The amount of bundled software from HP is not overwhelming or annoying but useful. The HP Support Assistant is a great way to install firmware, driver, and software updates. It also gives you tips and troubleshooting tools. The “My HP” app has video control settings and programmable keyboard keys.


The webcam software has excellent customization features, like auto-framing, which will crop and follow the speaker’s face during a conference call. You’ve also got lighting enhancements and background blur filters. This is all done on a driver level, so the settings you apply here will take effect in just about any video conferencing app. I tested it with the open-source WebRTC video conferencing system, Jitsi Meet. All that was needed was to select the “HP Enhanced Camera” from the camera selection menu, and the video camera settings were applied to my video conference. Awesome!

HP Z Book, Professional Power in a Portable Package

Editing my photos in Photoshop looks fantastic on the DreamColor screen. Minimal glare gorgeous colour… I love it.


Photo editing and culling in Bridge and Adobe Camera Raw is fantastic, though the GPU and CPU do make this process a bit slower than something thicker with more resources like the HP ZBook Fury.


Of course, I can get in some web programming with Visual Studio Code on this thing, and it works flawlessly.


3D animation in Blender is pretty nice too, but again we’re limited by the smaller more-portable GPU and CPU options that can fit into the ZBook Firefly’s form factor. Unfortunately, we couldn’t get the Blender Benchmark utility to complete on the ZBook Firefly, but this laptop isn’t meant for heavy-duty 3D animation anyway.

Compared to the ZBook Power


The HP ZBook Firefly and the ZBook Power are pretty close in price ranges, at least on the lower end. One thing that’s, unfortunately, missing from the ZBook Power configurations is the option for a DreamColor display. So that’s one area where the ZBook Firefly wins right away.

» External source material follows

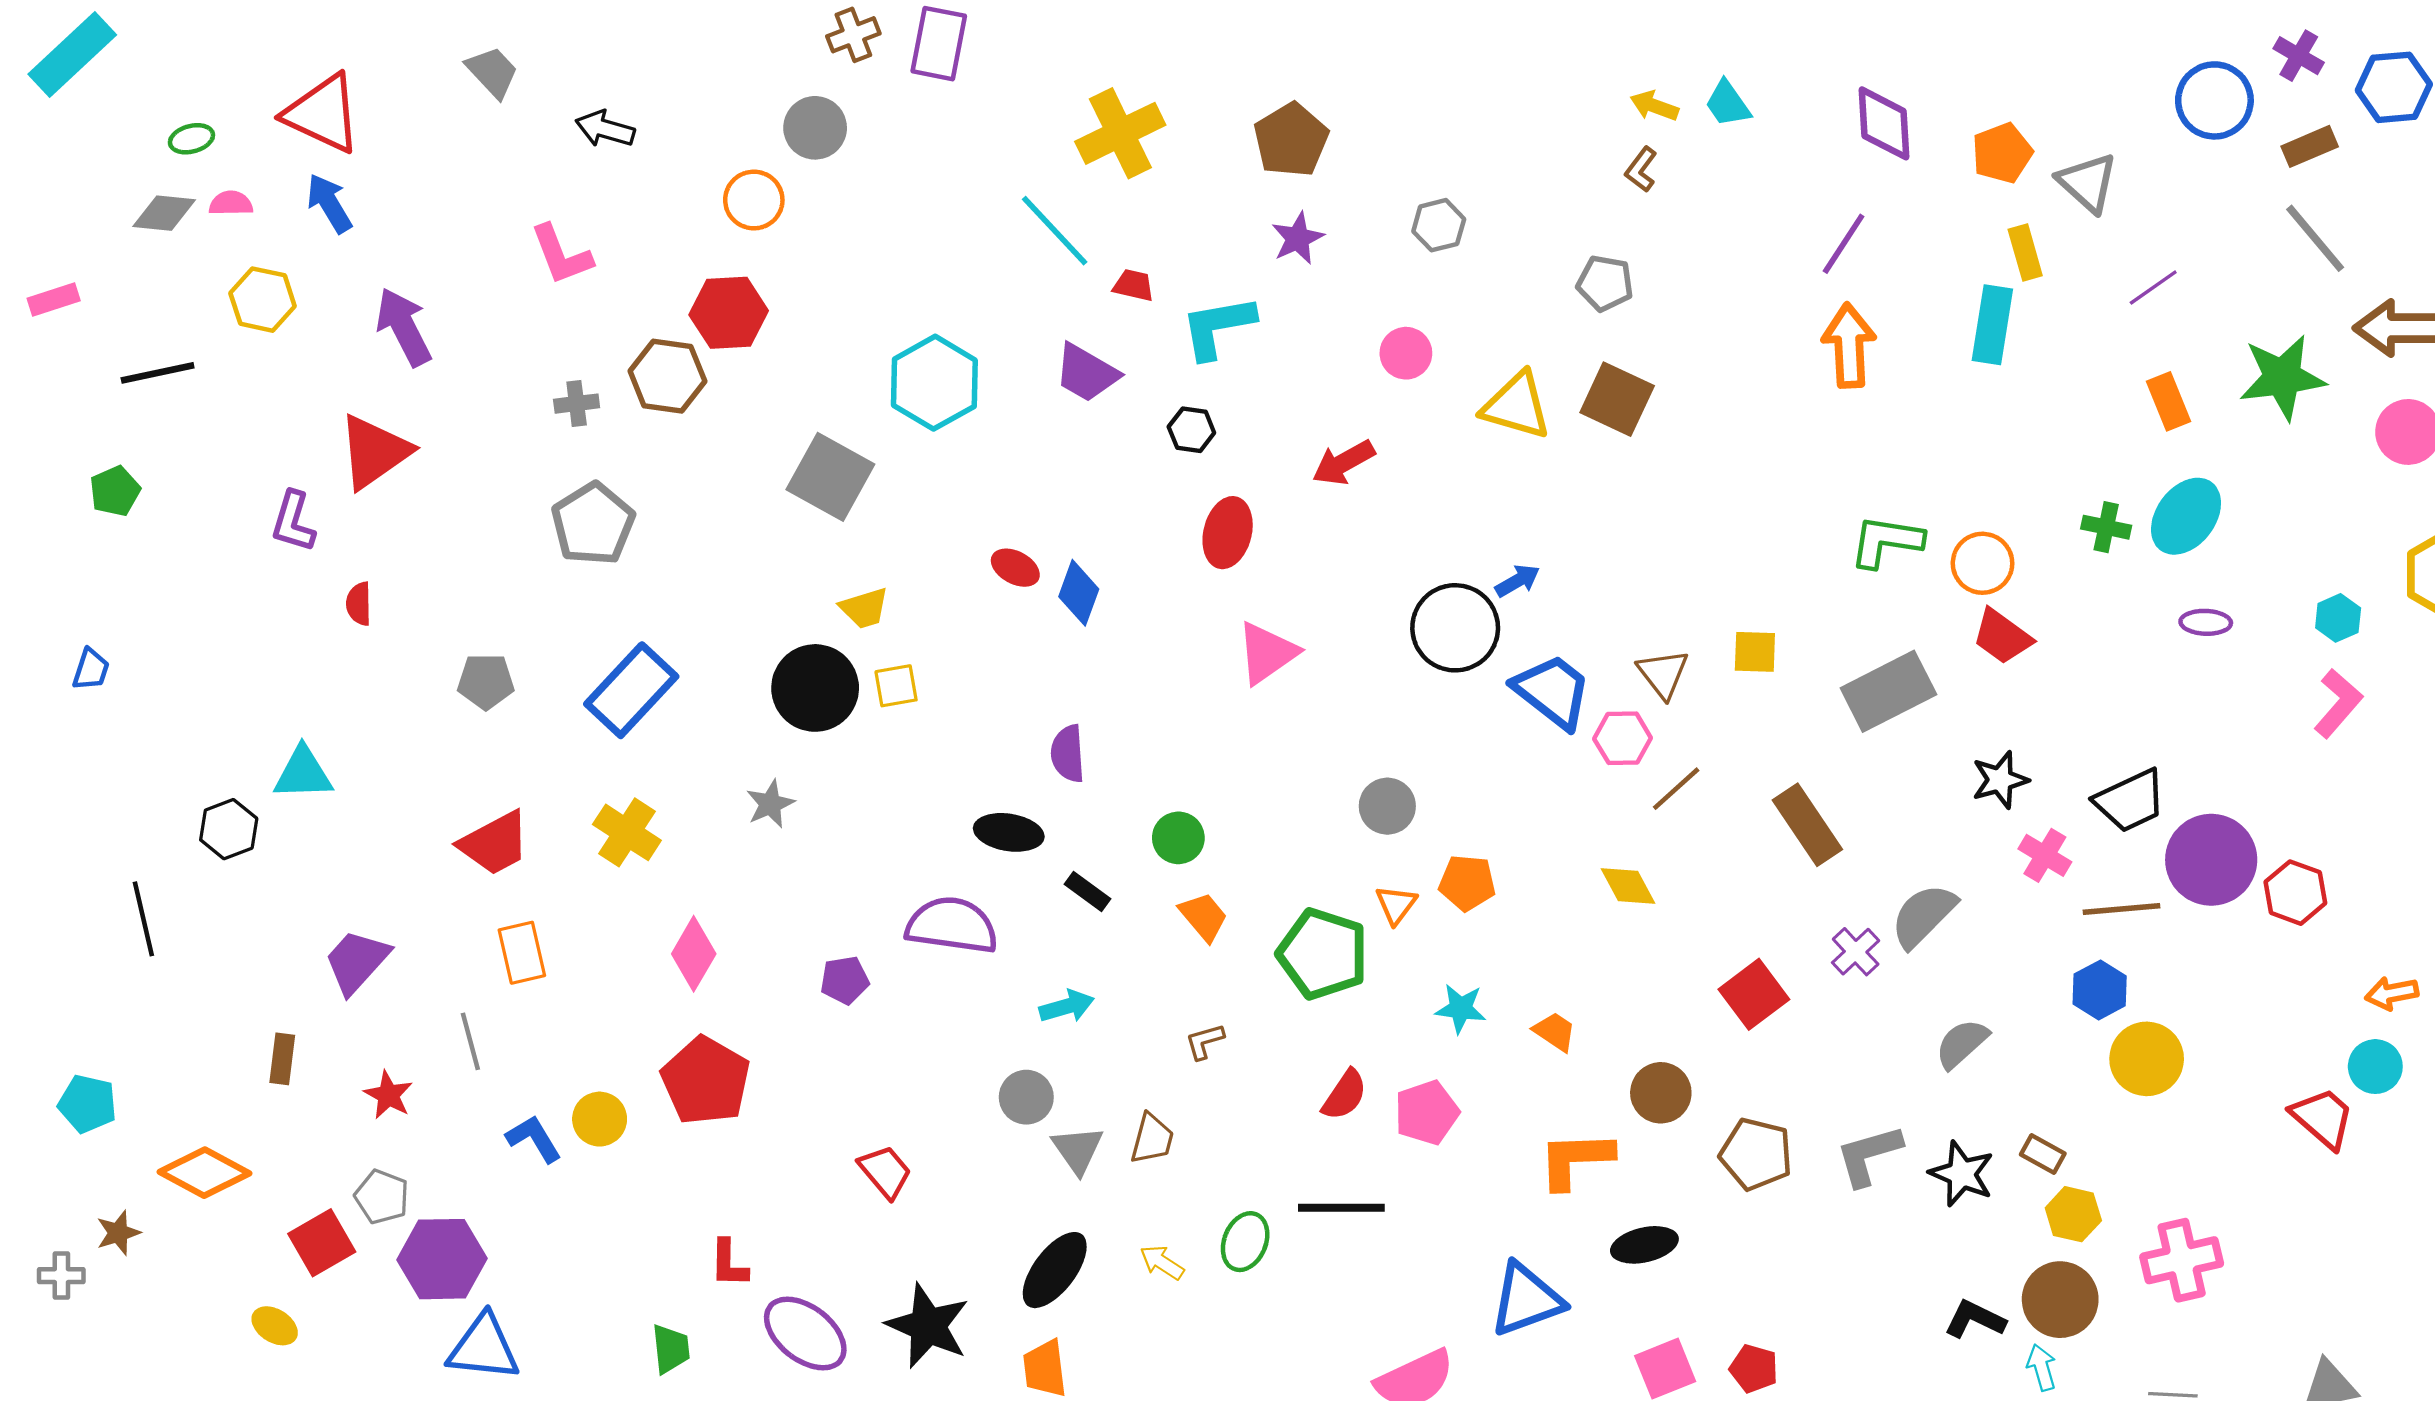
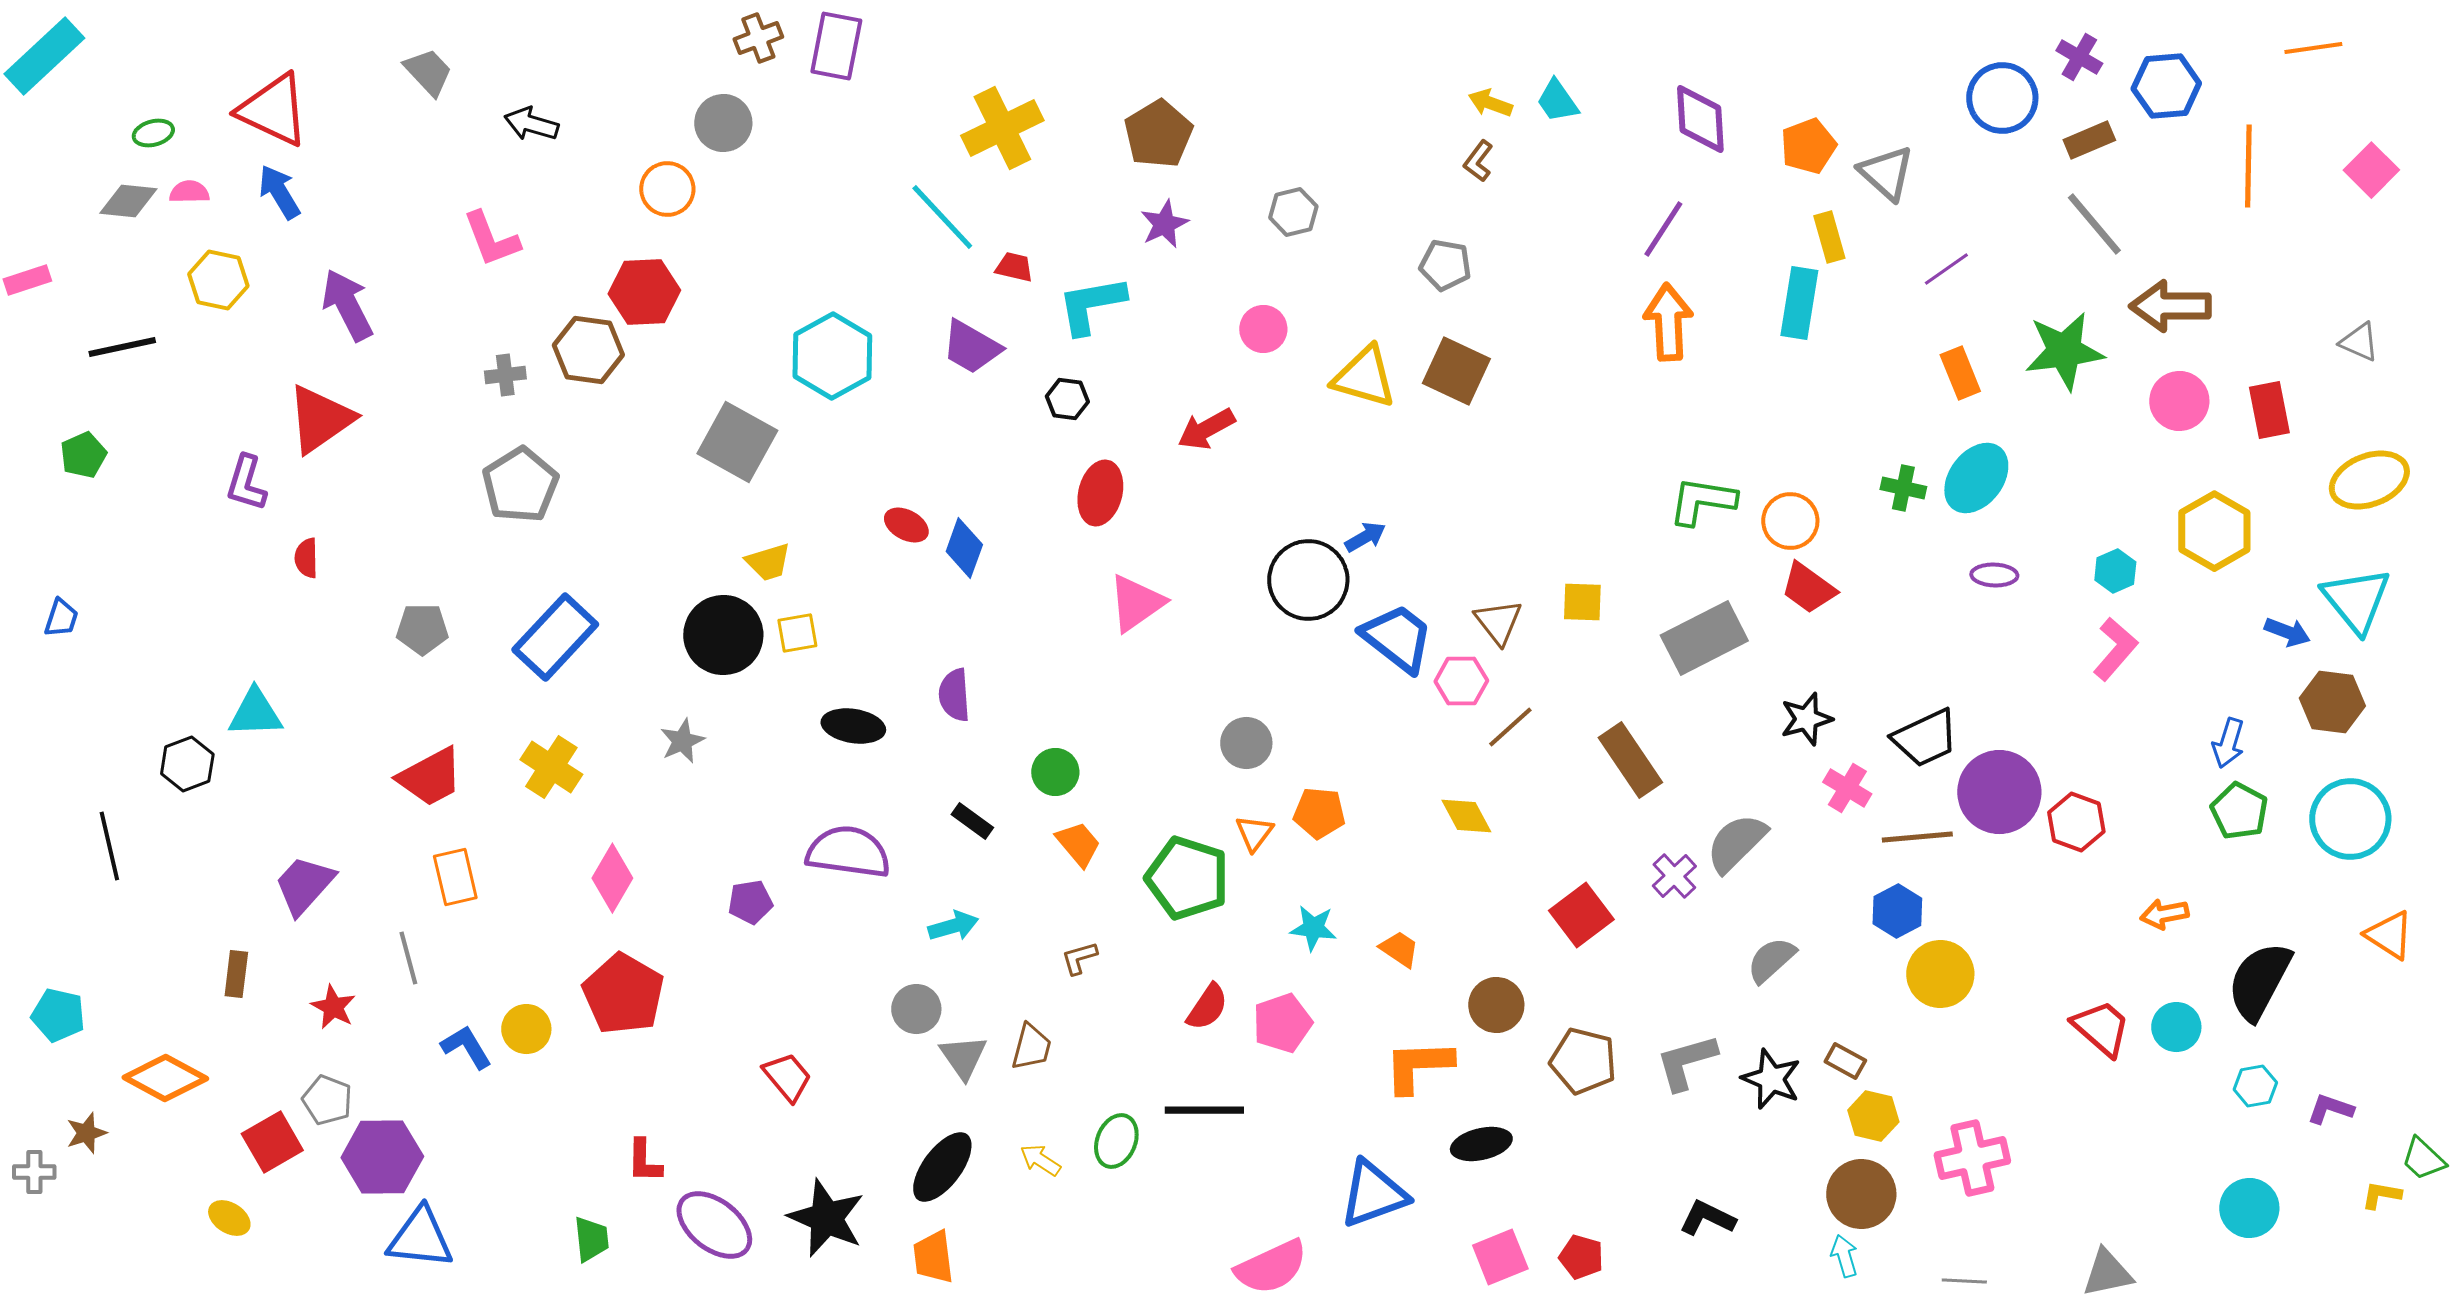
black ellipse: (1009, 832) -> (853, 726), moved
cyan circle: (2375, 1067) -> (2176, 1027), moved
black L-shape: (1975, 1319) -> (1707, 1218), moved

On the other hand, the ZBook Power has options for much better processor, GPU, and storage configurations. With great power comes great thickness and heft, though. The ZBook Firefly is much thinner and lighter than the ZBook Power.


It doesn’t look like that much, but the size difference between the ZBook Firefly and the ZBook Power certainly feels significant when carrying it around in a bag or between the desk and the couch. Yes, the powerful capabilities of the ZBook Power are great, but the lighter and smaller package the ZBook Firefly offers is pretty great too.

Battery Life

Of course, battery life varies depending on what you’re doing with the PC, but on average (and if I’m not pushing it too hard), I can get about 6 hours of battery life. Processing thousands of RAW photos from a photo shoot or rendering an AfterEffects animation will cause the base to heat up pretty significantly and reduce the battery life as well, so I tend to bring the 65W fast charger along if I need to let it sit and process large amounts of data sometimes. Fast charging should return the battery to about 50% in only 30 minutes.


For years, I’ve loved using the “Z by HP” series and mobile workstations. They’ve got some of the most powerful configuration options available for high-end computing that’s especially important in the visual arts and artificial intelligence development fields. The high-end HP ZBook mobile workstations are often thick and heavy to accommodate all the high-end capabilities one may want in a mobile workstation. The HP ZBook Firefly nicely brings a much more portable form factor and weight to the ZBook series while still performing well.